Chefs de maison à la Prairie, professeurs de mathématiques et physique, d’histoire géo et de français, les « Dems » comme les surnommaient affectueusement leurs élèves, évoquent avec émotion et gaité, la période qu’ils ont vécue à l’École des Roches. Rencontre chez lui, sur les hauteurs du Havre, avec ce couple historique, devant un café.

Olivier Michel : Etes-vous tous les deux originaires du Havre ?

Jacqueline Demeillers : Non, pas du tout. Pour ce qui me concerne, je suis née à Flainville, d’un père né en Belgique et d’une mère orpheline, qui passera dix ans en Italie avant de s’installer tout à côté de Veules les roses entre Saint Valéry en Caux et Dieppe.  

Bernard Demeillers : Pour ma part, je suis né à Auberville la Campagne, à une cinquantaine de kilomètres du Havre, non loin des premières boucles de la Seine 

O M : Et où avez-vous fait vos études ?

J D : Je suis allée au lycée à Dieppe. A cette époque, l’établissement était encore sur l’esplanade du bord de mer. Bernard, lui, est allé à Lillebonne une ville toute proche de chez lui.

O M : Et où vous êtes-vous rencontré ?

B D : Nous faisions nos études supérieures à Caen. Jacqueline en Histoire Géographie, et moi en math physique.

J D : Nous nous sommes connus grâce à une petite annonce qui cherchait à recruter des moniteurs pour une colonie de vacances. C’est ainsi que nous nous sommes retrouvés, à l’île de Ré, à deux kilomètres de la plage de Trousse chemise (rires).

O M : Et ce qui devait arriver arriva ?

B D : Nous nous sommes mariés. J’avais 21 ans et Jacqueline 20.

O M : Quand est ce que l’École des Roches entre dans votre vie ?

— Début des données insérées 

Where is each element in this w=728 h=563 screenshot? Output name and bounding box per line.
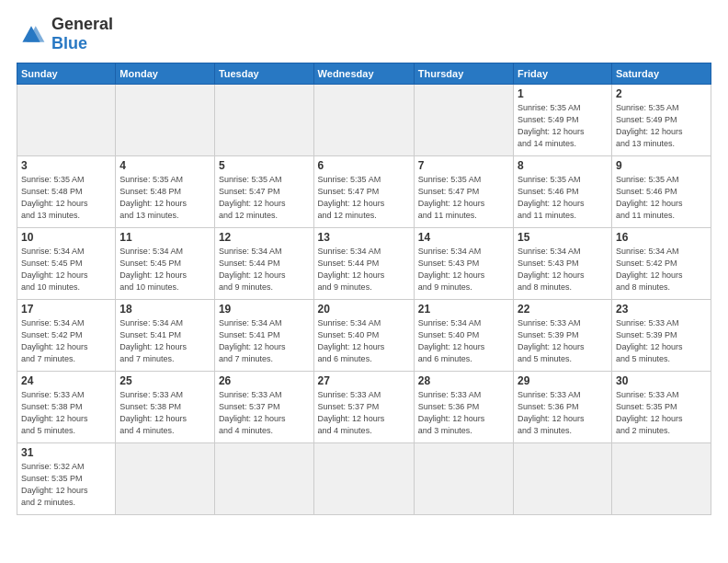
calendar-cell: 17Sunrise: 5:34 AM Sunset: 5:42 PM Dayli…: [17, 300, 116, 372]
day-info: Sunrise: 5:33 AM Sunset: 5:37 PM Dayligh…: [318, 389, 410, 437]
day-number: 13: [318, 231, 410, 244]
day-number: 26: [219, 374, 310, 387]
day-info: Sunrise: 5:33 AM Sunset: 5:36 PM Dayligh…: [518, 389, 608, 437]
day-number: 2: [616, 87, 707, 100]
calendar-cell: 8Sunrise: 5:35 AM Sunset: 5:46 PM Daylig…: [514, 156, 612, 228]
calendar-cell: 19Sunrise: 5:34 AM Sunset: 5:41 PM Dayli…: [214, 300, 313, 372]
calendar-cell: [116, 85, 215, 156]
day-info: Sunrise: 5:33 AM Sunset: 5:35 PM Dayligh…: [616, 389, 707, 437]
day-info: Sunrise: 5:34 AM Sunset: 5:40 PM Dayligh…: [418, 317, 509, 365]
calendar-cell: 11Sunrise: 5:34 AM Sunset: 5:45 PM Dayli…: [116, 228, 215, 300]
calendar-cell: 30Sunrise: 5:33 AM Sunset: 5:35 PM Dayli…: [611, 372, 711, 443]
day-info: Sunrise: 5:34 AM Sunset: 5:42 PM Dayligh…: [21, 317, 111, 365]
day-number: 27: [318, 374, 410, 387]
calendar-cell: 14Sunrise: 5:34 AM Sunset: 5:43 PM Dayli…: [414, 228, 513, 300]
day-info: Sunrise: 5:34 AM Sunset: 5:45 PM Dayligh…: [21, 246, 111, 293]
calendar-cell: 7Sunrise: 5:35 AM Sunset: 5:47 PM Daylig…: [414, 156, 513, 228]
day-info: Sunrise: 5:33 AM Sunset: 5:37 PM Dayligh…: [219, 389, 310, 437]
calendar-cell: 21Sunrise: 5:34 AM Sunset: 5:40 PM Dayli…: [414, 300, 513, 372]
day-number: 18: [119, 303, 210, 316]
day-number: 31: [21, 446, 111, 459]
day-number: 17: [21, 303, 111, 316]
calendar-cell: 27Sunrise: 5:33 AM Sunset: 5:37 PM Dayli…: [313, 372, 414, 443]
day-info: Sunrise: 5:33 AM Sunset: 5:39 PM Dayligh…: [518, 317, 608, 365]
day-info: Sunrise: 5:35 AM Sunset: 5:49 PM Dayligh…: [616, 102, 707, 150]
calendar-cell: 26Sunrise: 5:33 AM Sunset: 5:37 PM Dayli…: [214, 372, 313, 443]
calendar-cell: 24Sunrise: 5:33 AM Sunset: 5:38 PM Dayli…: [17, 372, 116, 443]
day-info: Sunrise: 5:34 AM Sunset: 5:41 PM Dayligh…: [219, 317, 310, 365]
day-number: 14: [418, 231, 509, 244]
day-number: 12: [219, 231, 310, 244]
calendar-table: SundayMondayTuesdayWednesdayThursdayFrid…: [17, 63, 711, 515]
calendar-cell: [214, 443, 313, 515]
calendar-week-row: 10Sunrise: 5:34 AM Sunset: 5:45 PM Dayli…: [17, 228, 711, 300]
day-number: 9: [616, 159, 707, 172]
calendar-cell: 29Sunrise: 5:33 AM Sunset: 5:36 PM Dayli…: [514, 372, 612, 443]
day-info: Sunrise: 5:33 AM Sunset: 5:39 PM Dayligh…: [616, 317, 707, 365]
day-number: 16: [616, 231, 707, 244]
day-info: Sunrise: 5:33 AM Sunset: 5:38 PM Dayligh…: [21, 389, 111, 437]
day-info: Sunrise: 5:34 AM Sunset: 5:44 PM Dayligh…: [219, 246, 310, 293]
day-number: 11: [119, 231, 210, 244]
day-info: Sunrise: 5:35 AM Sunset: 5:47 PM Dayligh…: [418, 174, 509, 222]
day-number: 21: [418, 303, 509, 316]
calendar-week-row: 24Sunrise: 5:33 AM Sunset: 5:38 PM Dayli…: [17, 372, 711, 443]
day-info: Sunrise: 5:35 AM Sunset: 5:47 PM Dayligh…: [318, 174, 410, 222]
day-number: 24: [21, 374, 111, 387]
day-info: Sunrise: 5:33 AM Sunset: 5:38 PM Dayligh…: [119, 389, 210, 437]
day-info: Sunrise: 5:34 AM Sunset: 5:43 PM Dayligh…: [518, 246, 608, 293]
calendar-cell: 13Sunrise: 5:34 AM Sunset: 5:44 PM Dayli…: [313, 228, 414, 300]
calendar-cell: 2Sunrise: 5:35 AM Sunset: 5:49 PM Daylig…: [611, 85, 711, 156]
day-number: 30: [616, 374, 707, 387]
calendar-cell: 12Sunrise: 5:34 AM Sunset: 5:44 PM Dayli…: [214, 228, 313, 300]
day-info: Sunrise: 5:35 AM Sunset: 5:47 PM Dayligh…: [219, 174, 310, 222]
weekday-header-saturday: Saturday: [611, 63, 711, 85]
day-number: 3: [21, 159, 111, 172]
calendar-cell: [214, 85, 313, 156]
calendar-week-row: 3Sunrise: 5:35 AM Sunset: 5:48 PM Daylig…: [17, 156, 711, 228]
calendar-cell: 5Sunrise: 5:35 AM Sunset: 5:47 PM Daylig…: [214, 156, 313, 228]
day-number: 5: [219, 159, 310, 172]
calendar-cell: [313, 443, 414, 515]
calendar-cell: 4Sunrise: 5:35 AM Sunset: 5:48 PM Daylig…: [116, 156, 215, 228]
day-info: Sunrise: 5:34 AM Sunset: 5:43 PM Dayligh…: [418, 246, 509, 293]
day-info: Sunrise: 5:34 AM Sunset: 5:44 PM Dayligh…: [318, 246, 410, 293]
calendar-cell: 18Sunrise: 5:34 AM Sunset: 5:41 PM Dayli…: [116, 300, 215, 372]
day-number: 6: [318, 159, 410, 172]
calendar-cell: [17, 85, 116, 156]
day-number: 7: [418, 159, 509, 172]
calendar-page: General Blue SundayMondayTuesdayWednesda…: [0, 0, 728, 563]
day-number: 28: [418, 374, 509, 387]
logo-text: General Blue: [51, 15, 113, 53]
day-info: Sunrise: 5:35 AM Sunset: 5:49 PM Dayligh…: [518, 102, 608, 150]
day-number: 15: [518, 231, 608, 244]
calendar-cell: 9Sunrise: 5:35 AM Sunset: 5:46 PM Daylig…: [611, 156, 711, 228]
calendar-cell: 10Sunrise: 5:34 AM Sunset: 5:45 PM Dayli…: [17, 228, 116, 300]
weekday-header-friday: Friday: [514, 63, 612, 85]
weekday-header-sunday: Sunday: [17, 63, 116, 85]
calendar-cell: [313, 85, 414, 156]
day-number: 29: [518, 374, 608, 387]
day-info: Sunrise: 5:34 AM Sunset: 5:41 PM Dayligh…: [119, 317, 210, 365]
calendar-week-row: 1Sunrise: 5:35 AM Sunset: 5:49 PM Daylig…: [17, 85, 711, 156]
day-info: Sunrise: 5:35 AM Sunset: 5:48 PM Dayligh…: [21, 174, 111, 222]
calendar-cell: [116, 443, 215, 515]
calendar-cell: 31Sunrise: 5:32 AM Sunset: 5:35 PM Dayli…: [17, 443, 116, 515]
calendar-cell: [414, 443, 513, 515]
day-number: 1: [518, 87, 608, 100]
day-info: Sunrise: 5:33 AM Sunset: 5:36 PM Dayligh…: [418, 389, 509, 437]
calendar-cell: 15Sunrise: 5:34 AM Sunset: 5:43 PM Dayli…: [514, 228, 612, 300]
page-header: General Blue: [17, 15, 711, 53]
day-info: Sunrise: 5:34 AM Sunset: 5:42 PM Dayligh…: [616, 246, 707, 293]
calendar-cell: [414, 85, 513, 156]
day-info: Sunrise: 5:35 AM Sunset: 5:46 PM Dayligh…: [616, 174, 707, 222]
day-number: 22: [518, 303, 608, 316]
weekday-header-monday: Monday: [116, 63, 215, 85]
calendar-cell: 28Sunrise: 5:33 AM Sunset: 5:36 PM Dayli…: [414, 372, 513, 443]
weekday-header-thursday: Thursday: [414, 63, 513, 85]
calendar-cell: [514, 443, 612, 515]
calendar-header-row: SundayMondayTuesdayWednesdayThursdayFrid…: [17, 63, 711, 85]
day-number: 25: [119, 374, 210, 387]
day-info: Sunrise: 5:35 AM Sunset: 5:48 PM Dayligh…: [119, 174, 210, 222]
logo-icon: [17, 21, 46, 47]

J D : C’est encore une histoire de petite annonce. Au restaurant universitaire de Caen, nous découvrons ces quelques lignes : « Ecole des Roches recherche un professeur de Math Physique ». Bernard a pensé que cela ne coûtait rien de répondre, et il a été reçu par Louis Garrone deux jours plus tard. Un entretien très positif. L’école cherchait un prof pour des cours particuliers, ce qui fait que mon mari s’est retrouvé sur les routes deux fois par semaine, entre 1964 et 1966. 

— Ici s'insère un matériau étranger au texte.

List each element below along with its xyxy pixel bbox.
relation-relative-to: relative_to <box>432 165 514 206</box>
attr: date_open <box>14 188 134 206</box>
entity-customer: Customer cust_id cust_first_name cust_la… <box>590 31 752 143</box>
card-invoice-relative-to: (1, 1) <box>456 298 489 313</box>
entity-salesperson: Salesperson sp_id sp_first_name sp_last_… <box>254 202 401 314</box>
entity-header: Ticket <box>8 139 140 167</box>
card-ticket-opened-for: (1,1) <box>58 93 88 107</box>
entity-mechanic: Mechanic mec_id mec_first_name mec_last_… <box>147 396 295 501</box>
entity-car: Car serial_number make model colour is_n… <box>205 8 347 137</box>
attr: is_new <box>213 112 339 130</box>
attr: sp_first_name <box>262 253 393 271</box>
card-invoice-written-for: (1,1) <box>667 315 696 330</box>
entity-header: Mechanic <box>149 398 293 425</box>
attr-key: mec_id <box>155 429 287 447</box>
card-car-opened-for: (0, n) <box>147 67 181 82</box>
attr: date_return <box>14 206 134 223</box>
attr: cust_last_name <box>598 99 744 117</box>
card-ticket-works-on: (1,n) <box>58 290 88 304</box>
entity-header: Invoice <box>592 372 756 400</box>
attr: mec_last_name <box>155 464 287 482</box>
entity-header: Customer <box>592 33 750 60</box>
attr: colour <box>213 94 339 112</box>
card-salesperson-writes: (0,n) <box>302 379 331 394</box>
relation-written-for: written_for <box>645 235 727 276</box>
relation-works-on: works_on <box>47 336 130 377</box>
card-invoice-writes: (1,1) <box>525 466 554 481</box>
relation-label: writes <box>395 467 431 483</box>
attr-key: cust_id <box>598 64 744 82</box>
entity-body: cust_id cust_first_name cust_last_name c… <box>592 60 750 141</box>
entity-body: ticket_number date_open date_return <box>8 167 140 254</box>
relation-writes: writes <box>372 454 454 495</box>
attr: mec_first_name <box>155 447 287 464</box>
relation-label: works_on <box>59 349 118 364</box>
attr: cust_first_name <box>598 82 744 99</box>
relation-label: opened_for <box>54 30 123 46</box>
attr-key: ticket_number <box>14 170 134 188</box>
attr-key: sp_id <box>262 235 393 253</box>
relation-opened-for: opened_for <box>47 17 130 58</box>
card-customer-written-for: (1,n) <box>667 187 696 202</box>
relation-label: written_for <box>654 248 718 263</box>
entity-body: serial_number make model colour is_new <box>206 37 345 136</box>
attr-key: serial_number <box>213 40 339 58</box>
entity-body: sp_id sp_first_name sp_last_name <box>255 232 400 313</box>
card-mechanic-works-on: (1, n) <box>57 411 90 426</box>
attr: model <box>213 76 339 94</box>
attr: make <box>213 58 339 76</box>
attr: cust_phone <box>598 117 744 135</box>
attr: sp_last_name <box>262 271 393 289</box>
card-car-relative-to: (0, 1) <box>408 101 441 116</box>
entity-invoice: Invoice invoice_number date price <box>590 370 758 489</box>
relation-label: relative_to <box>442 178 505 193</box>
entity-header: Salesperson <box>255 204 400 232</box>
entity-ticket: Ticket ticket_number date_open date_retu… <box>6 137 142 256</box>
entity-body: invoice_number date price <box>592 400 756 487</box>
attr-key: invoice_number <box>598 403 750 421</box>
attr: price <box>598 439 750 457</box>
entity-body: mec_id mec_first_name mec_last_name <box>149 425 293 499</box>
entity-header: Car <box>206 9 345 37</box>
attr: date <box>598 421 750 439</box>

B D : L’École m’a finalement proposé un poste fixe et une possibilité de travail pour Jacqueline. A la rentrée 1966, nous nous installons à l’école où nous logeons aux Acacias pendant que je donnais des cours de vacances. Cette année-là, naît notre fils Simon. Et là, nouveau déménagement, nous nous installons au pavillon Médicis à côté du Vallon. 

J D : Mais les choses se corsent. Bernard doit partir pour faire son service militaire, nous sommes en Mai1968 ! C’est à ce moment que Monsieur Louis Viguier prend la direction de l’école succédant au Général Baillif.  Non seulement il lui manque un prof de Maths mais il cherche un remplaçant pour succéder aux Amadieu chefs de maison de la Prairie sur le départ. Et comme nous avons la chance que Bernard soit dispensé de service militaire, nous acceptons. Nous ne resterons qu’un an à la Prairie, car nous étions débordés de travail et n’avions plus de vie de famille. Mais cet entracte demeure un excellent souvenir. Après la Villa Médicis, nous déménagerons une dernière fois pour intégrer la maison des Ormeaux que nous occuperons jusqu’à notre départ en 1978.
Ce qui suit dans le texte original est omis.